Reducing energy consumption has been gaining increasing importance and hard drive manufacturers, who had primarily been focusing on performance, have finally started manufacturing drives with power saving features. After Western Digital, now it is Seagate that has launched a 2TB desktop hard drive (ST32000542AS) with power saving features. Known as LP or low power, this drive boasts of lower power consumption by spinning at a lower RPM of 5,900, which also means that it will perform slower. We have this 4-platter drive with us and we will try to find out if the lower speed is too much of a compromise on performance.
Features
This drive boasts of a huge 2 TB capacity. For a home user, this should be enough to dump most of your games, movies, songs and data on it. It features the perpendicular magnetic recording technology that enables better areal density in this drive. The huge 32 MB buffer means an uninterrupted data transfer, and the rather unconventional 5,900 RPM should provide a performance somewhere in between the conventional 5,400 RPM and 7,200 RPM hard drives.
The areal density of this four-platter drive is 500 MB per platter. This should therefore sport better access times as well as an improved transfer speeds.
Seagate claims that this drive consumes less than 5.5 (5) W during idle, which is less power as compared to its predecessors, thus enabling system integrators to build lower powered systems. The drive also features Adaptive Fly Height that maintains the distance of the head from the platter, resulting in consistent read/write performance. To maintain a silent operation, the drive features motor with Seagate SoftSonic technology, which reduces noise.
Let's move to the performance of the drive.
Performance
We connected this drive to our test rig's SATA port to put it through our tailor-made test process. The properties of the drive in Windows Explorer show up the capacity as 1.81 TB.
H2Bench is a low-level hard drive testing utility and gives an indication of the raw performance of the drive. The drive was not formatted while we conducted this test; it did not hold any file system. The drive returned a score of 226.3 MB/s in the "core test", which is one of the highest we have seen so far. We also measured the access times for the whole disk, and found them to be 12.49 ms for reading and 7.13 ms for writing.
HDTach RW 3.0.1.0 is yet another low-level test that does not require the hard drive to have a file system.
HD Tune Pro 3.00 is a hard disk benchmarking utility capable of performing lower-level as well as file system benchmarks and displaying the result in the form of a graph. We ran the read as well as the write test to measure the transfer speeds, burst speeds, and access time across the entire drive and obtained the results as in the figure.
Note that the temperature of the drive was hovering near 33 - 36 degrees Celsius, which is not high, considering that the room was not cooled.
The File Copy Test: In the real-world copy test, we created a 1 GB RAM drive using Farstone Virtual Hard Drive Pro and used this as a host drive for testing the read and write speeds of the Barracuda. This eliminates the need to have a faster host drive and gives the absolute best scores possible by the drive being tested.
4 GB assorted intra-drive: 128 sec (32.00 MB/s)
4 GB sequential intra-drive: 125 sec (32.77 MB/s)
Power consumption: We have also tested the power consumption of the drive as this is becoming an increasingly important parameter in today's world of Green computing.

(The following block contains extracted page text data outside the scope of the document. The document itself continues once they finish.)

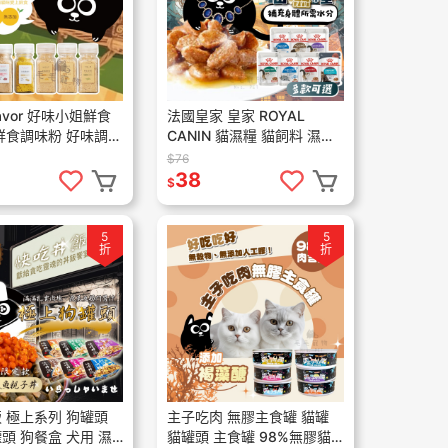
Flavor 好味小姐鮮食
法國皇家 皇家 ROYAL
鮮食調味粉 好味調味
CANIN 貓濕糧 貓飼料 濕糧
鮮食粉 調料粉 貓肉
餐包 主食罐 主食餐包 貓主
$76
鬆 貓零食 乾乾佐料
食濕糧 85g
38
$
5
5
折
折
 極上系列 狗罐頭
主子吃肉 無膠主食罐 貓罐
頭 狗餐盒 犬用 濕
貓罐頭 主食罐 98%無膠貓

We took the power readings before connecting the drive, after connecting it in the idle state, and while data was transferred internally from one partition to another so that only this particular drive consumes power and not the host drive. We found that it consumed up to 5 W in idle state, while the power consumption increased to 12 W when the drive was transferring data internally.
The Verdict
The Seagate Barracuda LP 2TB is a good performer when you think about it from a practical point of view, but the benchmarks show that it doesn't match up to most of the other desktop hard drives we have tested recently. All this can only be attributed to the lower 5,900 RPM, which is the way the drive saves power. The drive is exceptionally silent and cool while in use. The huge 2 TB space takes care of all your storage needs. The drive is suitable for use in HTPCs as well as external storage cases, in addition to desktops.
With the electronics giants opting to go the Green (eco-friendly) way, Seagate has also done its bit. The lower power consumption is one of those improvements. Also, 70% of the material used to manufacture this hard drive is recycled. With a 5-year warranty, this drive is priced at Rs.16,700 + VAT, which is atrociously high when compared to the WD 2TB drive, which is 2000 rupees less expensive.